Are you serious!? I s’pose you must be.
Perry Marshall, your “god’s” own anointed forensic expert on cosmic evidence-gathering ( :
), is at least one of lazy, cerebrally challenged or disingenuous, possibly all three. The first part alone of that article is fraught with errors, omissions, distortions, embellishments and fabrications.
- Like you, he simply neglects the fact that Gödel proved two incompleteness theorems. Nor does he say which one he means or whether he might mean both. Perry Marshall doesn’t know what he’s talking about.
- He writes, “Gödel’s discovery not only applies to mathematics but literally all branches of science, logic and human knowledge.” This is not true. The incompleteness theorems belong to mathematical logic and apply only to so-called “axiomatic formal systems” of a certain minimal complexity. Very little of science falls into that category even though some sciences rely heavily on mathematical tools. Human knowledge is likewise not an axiomatic formal system; if it were, all knowledge would be deducible from a handful of basic axioms. Logic itself is a collection of tools for manipulating concepts, and not itself an axiomatic formal system though it forms part of them. Perry Marshall doesn’t know what he’s talking about.

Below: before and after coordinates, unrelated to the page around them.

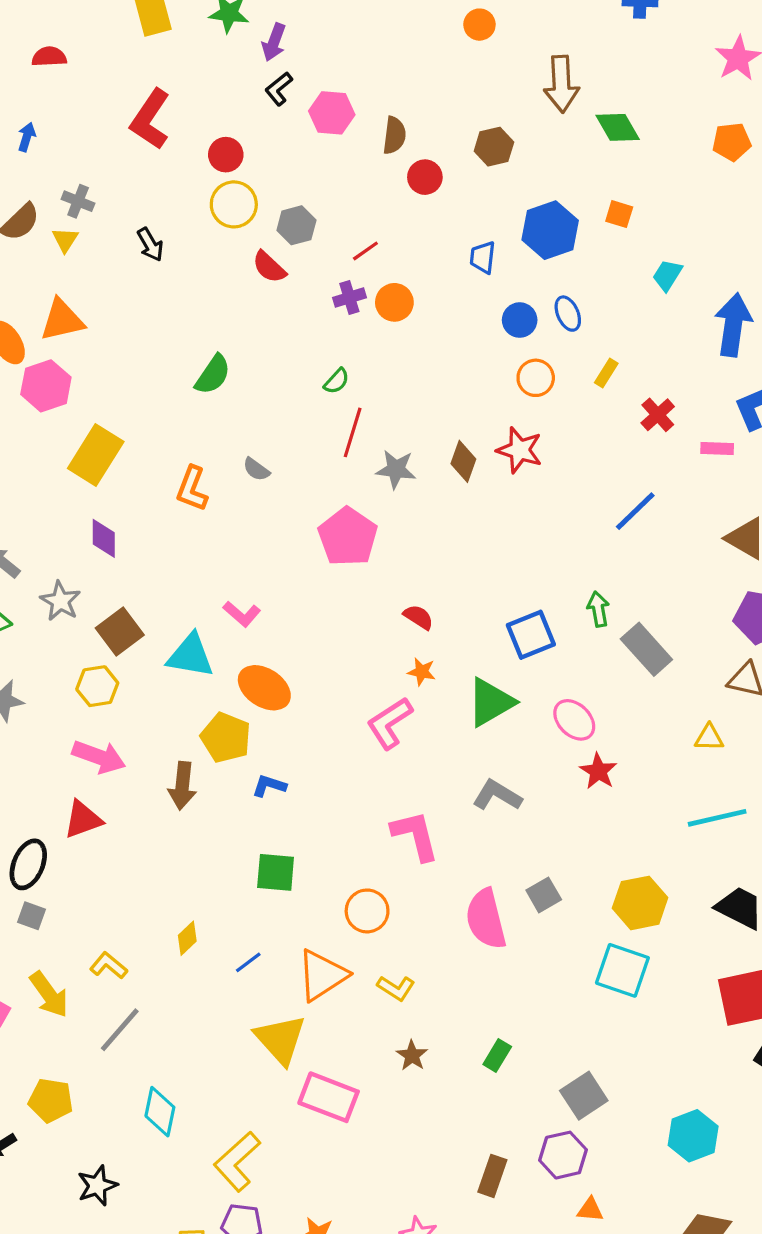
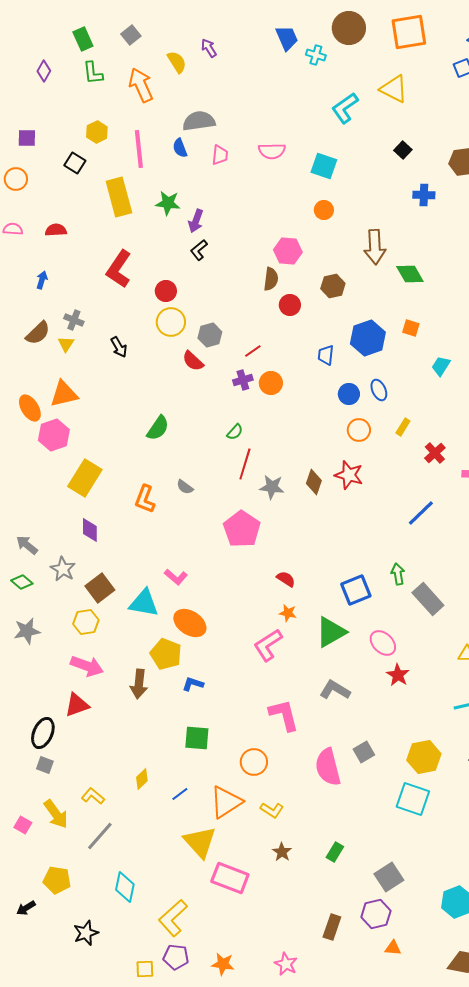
pink hexagon: (332, 113) -> (288, 251), moved

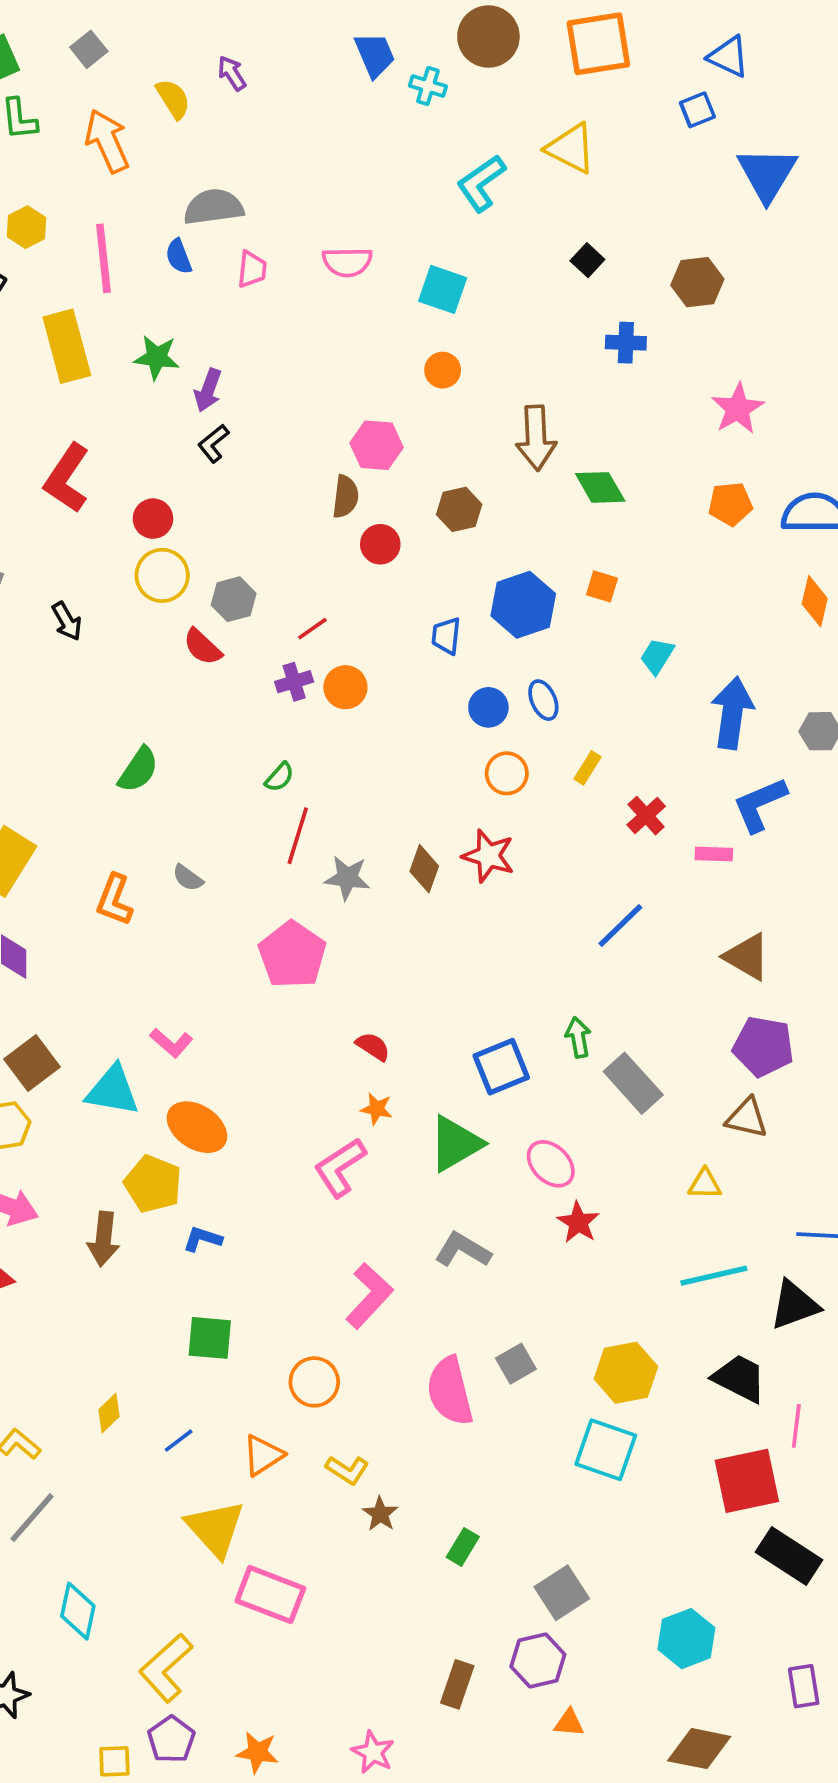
pink L-shape: (284, 715) -> (369, 1296), turned 57
orange triangle: (226, 802) -> (263, 1455), size x0.7
brown star: (282, 852) -> (380, 1514), moved
purple pentagon: (176, 957) -> (171, 1739), turned 30

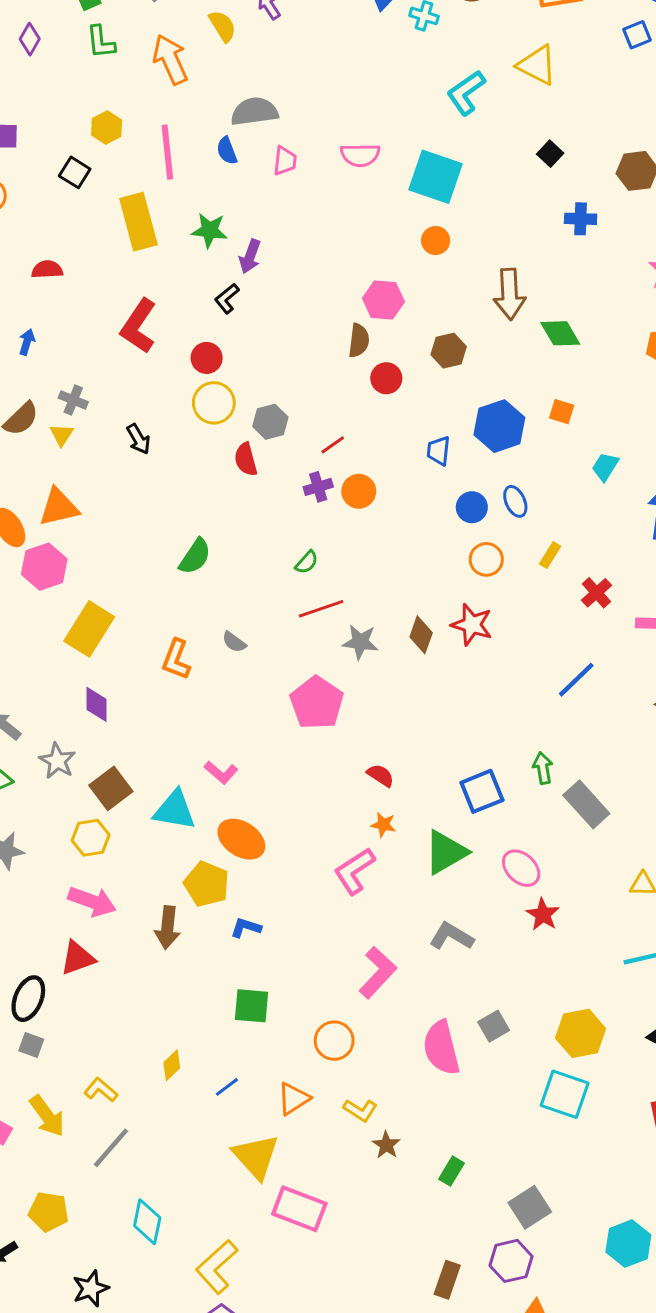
cyan square: (443, 289) -> (436, 177), size x1.4
black L-shape: (213, 443) -> (227, 299), moved
red semicircle: (202, 647) -> (246, 459), turned 32
red line: (298, 836) -> (321, 609), turned 54

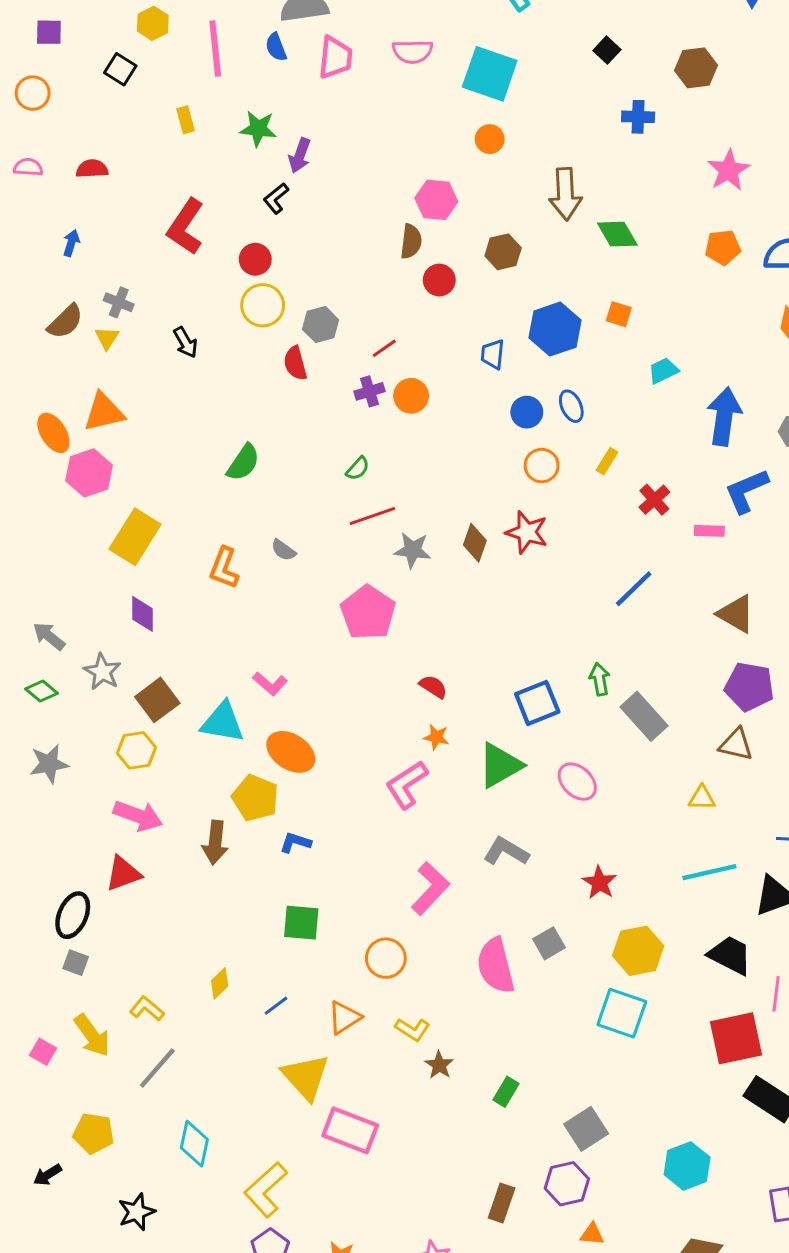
pink trapezoid: (285, 161) -> (335, 57), size x1.4
yellow rectangle: (138, 222) -> (185, 120), size x0.5
cyan trapezoid: (605, 467) -> (663, 371), turned 32
red star: (543, 915) -> (600, 883), moved

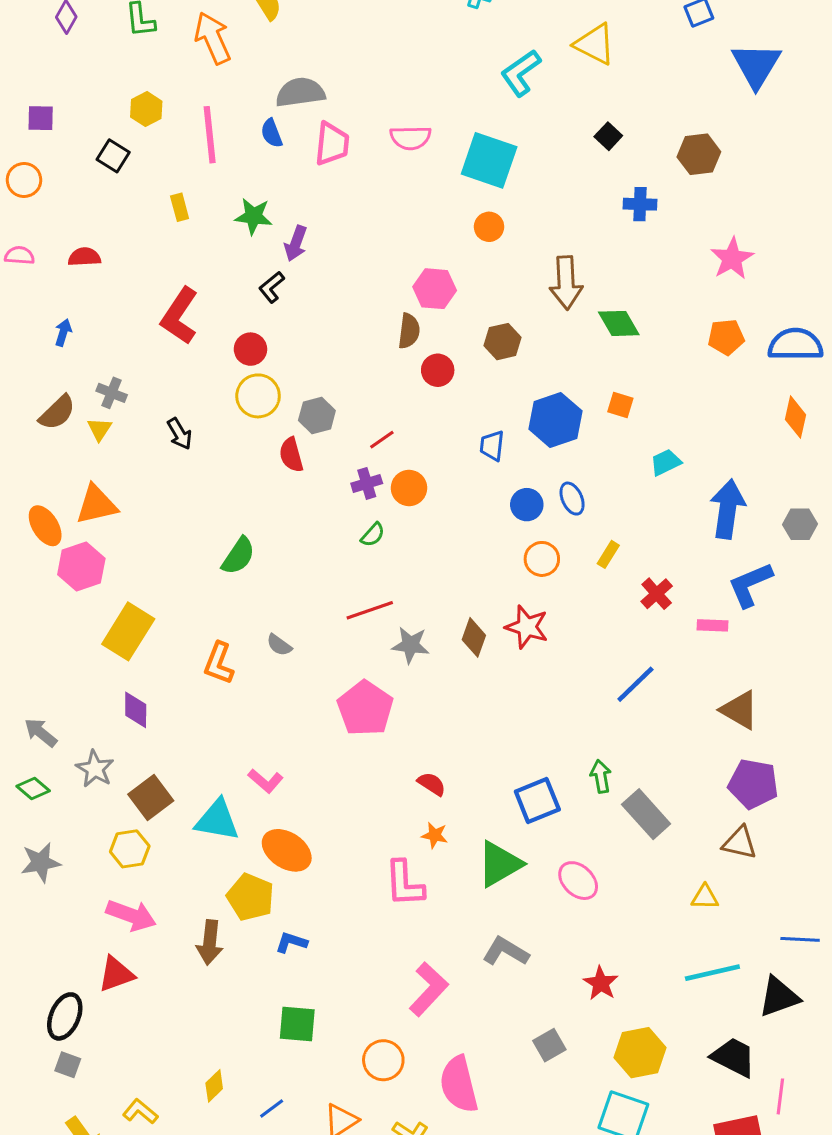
green semicircle: (358, 468) -> (373, 535), moved
pink L-shape: (407, 785) -> (404, 884), turned -60
pink semicircle: (496, 966) -> (459, 1084), moved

- He writes, “That high school geometry book is built on Euclid’s five postulates. Everyone knows the postulates are true, but in 2500 years nobody’s figured out a way to prove them.” There’s an enormous difference between a theorem and a postulate (or axiom), one that all mathematicians and logicians are scarily familiar with. Only Euclid’s fifth postulate concerning parallel lines was troublesome and it led to non-Euclidean geometry (Gauss, Lobachevsky, Riemann, Bolyai a.o.) which was essential for General Relativity. Perry Marshall doesn’t know what he’s talking about.
- He writes, “The most brilliant mathematicians in the world (like Bertrand Russell, David Hilbert and Ludwig Wittgenstein)…” Wittgenstein wasn’t a mathematician by any stretch of revisionist history. Russell was primarily a logician, and as such necessarily knowledgeable about the foundations of mathematics to which Gödel’s work is relevant. Perry Marshall doesn’t know what he’s talking about.
Et cetera, and so on. By the time he gets all starry-eyed with fawning adulation about a third of the way in, the knowledgeable reader is about ready to throw up from sugar-coated BS.